Daniel Mayston, head of electronic trading and market structure, EMEA, BlackRock.

Upskilling efforts mean coding should become part of a trading desk’s DNA, according to Daniel Mayston, head of electronic trading and market structure, EMEA, BlackRock. However, this should not mean a binary approach to recruiting talent.

“Trader roles are changing, for sure, but don’t turn every trader into a data scientist or put an army of data scientists onto a desk and hope for the best,” said Mayston, speaking on an all-star panel, titled “Defining the future of fixed income trading”.

Mayston emphasised the importance of research and data teams getting closer to the markets they serve, as well as upskilling for traders themselves.

“We are investors; that is our raison d’être,” Mayston said. “It’s important they speak each other’s languages. It’s about developing existing skillsets rather than replacing them.”

Setting a clear strategy encompassing complementary skill sets will be vital to mastering short-term challenges such using data analysis to source liquidity, as well as longer term plans to balance automation with skills, panellists underlined.

Christophe Roupie, head of EMEA and APAC, MarketAxess.

“Clarity of vision is going to help you get the best out of people,” said Christophe Roupie, head of EMEA and APAC, MarketAxess. “Portfolio trading can be up or down the curve and how you use the data and tech. You have to showcase many attributes in how you look at execution strategy long-term.”

Sixty percent of clients say liquidity for investment grade euro fixed income investing is worse than it was five years ago, observed Jon George, group head FICC trading solutions, LSEG. However, when volatility eases, automation will continue apace, he stressed.

Jon George, group head FICC trading solutions, LSEG.

“When things calm down, I think you will see continuation of e-creep across esoteric asset classes,” said George.

To address current challenges facing the market he said he was engaged within his own firm on improving skill sets at “the pointy end” of execution, with pain points in “ingesting and scrubbing data” a particular focus for improvement.
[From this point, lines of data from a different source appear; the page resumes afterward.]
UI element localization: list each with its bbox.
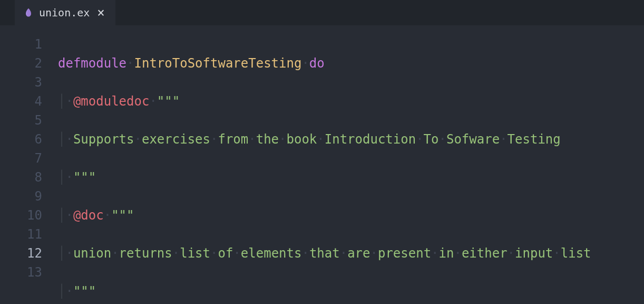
editor[interactable]: 1 2 3 4 5 6 7 8 9 10 11 12 13 defmodule·…: [0, 25, 644, 304]
line-number: 3: [0, 73, 58, 92]
code-line: │·Supports·exercises·from·the·book·Intro…: [58, 130, 644, 149]
line-number: 2: [0, 54, 58, 73]
gutter: 1 2 3 4 5 6 7 8 9 10 11 12 13: [0, 25, 58, 304]
code-line: │·@doc·""": [58, 206, 644, 225]
elixir-file-icon: [23, 7, 34, 18]
code-line: │·@moduledoc·""": [58, 92, 644, 111]
tab-filename: union.ex: [39, 6, 90, 19]
code-line: │·""": [58, 168, 644, 187]
line-number: 11: [0, 225, 58, 244]
line-number: 9: [0, 187, 58, 206]
tab-union-ex[interactable]: union.ex ×: [15, 0, 115, 25]
line-number: 6: [0, 130, 58, 149]
line-number: 10: [0, 206, 58, 225]
code-line: │·union·returns·list·of·elements·that·ar…: [58, 244, 644, 263]
code-line: defmodule·IntroToSoftwareTesting·do: [58, 54, 644, 73]
line-number: 4: [0, 92, 58, 111]
line-number: 12: [0, 244, 58, 263]
tab-bar: union.ex ×: [0, 0, 644, 25]
code-line: │·""": [58, 282, 644, 301]
line-number: 5: [0, 111, 58, 130]
line-number: 8: [0, 168, 58, 187]
code-area[interactable]: defmodule·IntroToSoftwareTesting·do │·@m…: [58, 25, 644, 304]
close-icon[interactable]: ×: [95, 6, 106, 19]
line-number: 7: [0, 149, 58, 168]
line-number: 13: [0, 263, 58, 282]
line-number: 1: [0, 35, 58, 54]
George said he was focused on making analytics-as-a-service available to support clients.

“We’re making capabilities available that otherwise they’re going to have to go out and hire,” he said.

An earlier session agreed that technology and connectivity are crucial to addressing liquidity problems.

Yannig Loyer, Global Head of Trading, Securities Financing & Derivatives, AXA Investment Managers.

“Tailored technology is key,” said Yannig Loyer, global head of trading, securities financing & derivatives, AXA Investment Managers.

He listed manual processes within the pre- and post-trade stages, onboarding and derivatives as areas lagging behind and ripe for change.

Inés de Trémiolles, global head, trading, BNP Paribas Asset Management.

The session also emphasised the skills challenge. “We talk a lot about machine learning but first we have to talk about human learning,” said Inés de Trémiolles – global head, trading, BNP Paribas Asset Management.

Automation efforts will stay top of the agenda, according to Roupie, with the goals of improving aggregation capabilities, managing relationships and accessing pools of liquidity.

“Automated execution business is now 10% of our volumes,” said Roupie. “But, I’m never going to learn Python – I’m hopeless at it.”